Protulophila

Scientific classification
- Domain: Eukaryota
- Kingdom: Animalia
- Phylum: Cnidaria
- Class: Hydrozoa
- Genus: Protulophila
- Species: Protulophila
- Binomial name: Protulophila Rovereto, 1901

= Protulophila =

- Authority: Rovereto, 1901

Genus of hydrozoans

Protulophila is a genus of symbiotic or commensal colonial Hydrozoa, known from very small hydroids. These marine hydroids live in the shelly tubes of serpulid tube worms, which are annelids.

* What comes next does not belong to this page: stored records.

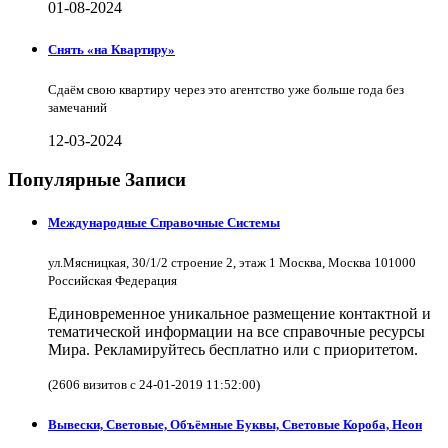
01-08-2024
Снять «на Квартиру»
Сдаём свою квартиру через это агентство уже больше года без
замечаний
12-03-2024
Популярные Записи
Международные Справочные Системы
ул.Мясницкая, 30/1/2 строение 2, этаж 1 Москва, Москва 101000
Российская Федерация
Единовременное уникальное размещение контактной и
тематической информации на все справочные ресурсы
Мира. Рекламируйтесь бесплатно или с приоритетом.
(2606 визитов с 24-01-2019 11:52:00)
Вывески, Световые, Объёмные Буквы, Световые Короба, Неон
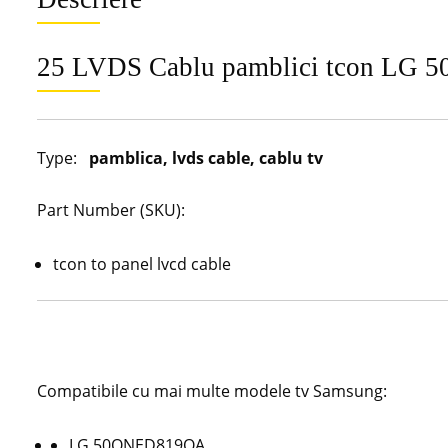
25 LVDS Cablu pamblici tcon 
Type:
pamblica, lvds cable, cablu tv
Part Number (SKU):
tcon to panel lvcd cable
Compatibile cu mai multe modele tv Samsung:
LG 50QNED819QA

The genus Protulophila was named by Rovereto in 1901, from fossil material. For many years scientists knew these animals only from fossils, and the genus was thought to have become extinct about four million years ago. However, in 2014, animals of this genus were discovered within National Institute of Water and Atmospheric Research (NIWA) museum material that had been live-collected in New Zealand in 2008. Protulophila can be regarded as a living fossil.

==History==
Fossil remains of Protulophila were previously known only from marine deposits in Europe and the Middle East, deposits that date from about 150 million years ago to 4 million years ago, when the genus was thought to have become extinct. In 2014, fossils of the genus that were less than one million-years-old were found in Whanganui, New Zealand by NIWA scientists. The scientist then wondered if perhaps the genus might still be extant in New Zealand. A search of NIWA's invertebrate collection during 2014 revealed specimens of Protulophila in preserved material of serpulid tube worms which had been live-collected in 2008, in 20 m of water in Queen Charlotte Sound, near Picton, New Zealand. The scientists, led by marine biologist Dr. Dennis Gordon, are planning to collect some fresh material so that gene sequencing can be carried out.

==The other life stage==
Colonial Hydrozoa usually have two very different life stages. All the material that has so far been found of Protulophila is the hydroid or polypoid stage of the organism, a stage in which individual polyps are connected together in a colony. It is likely that there is also a medusoid (small pelagic jellyfish-like) stage, but the medusoid stage in this genus is currently either unknown, or may possibly have been named but has not yet been recognized as being the same organism as the hydroid stage. As Dr. Gordon commented: "Many hydroid species have a two-stage life cycle and often the two stages have never been matched. Our discovery may thus mean that we are solving two puzzles at once.”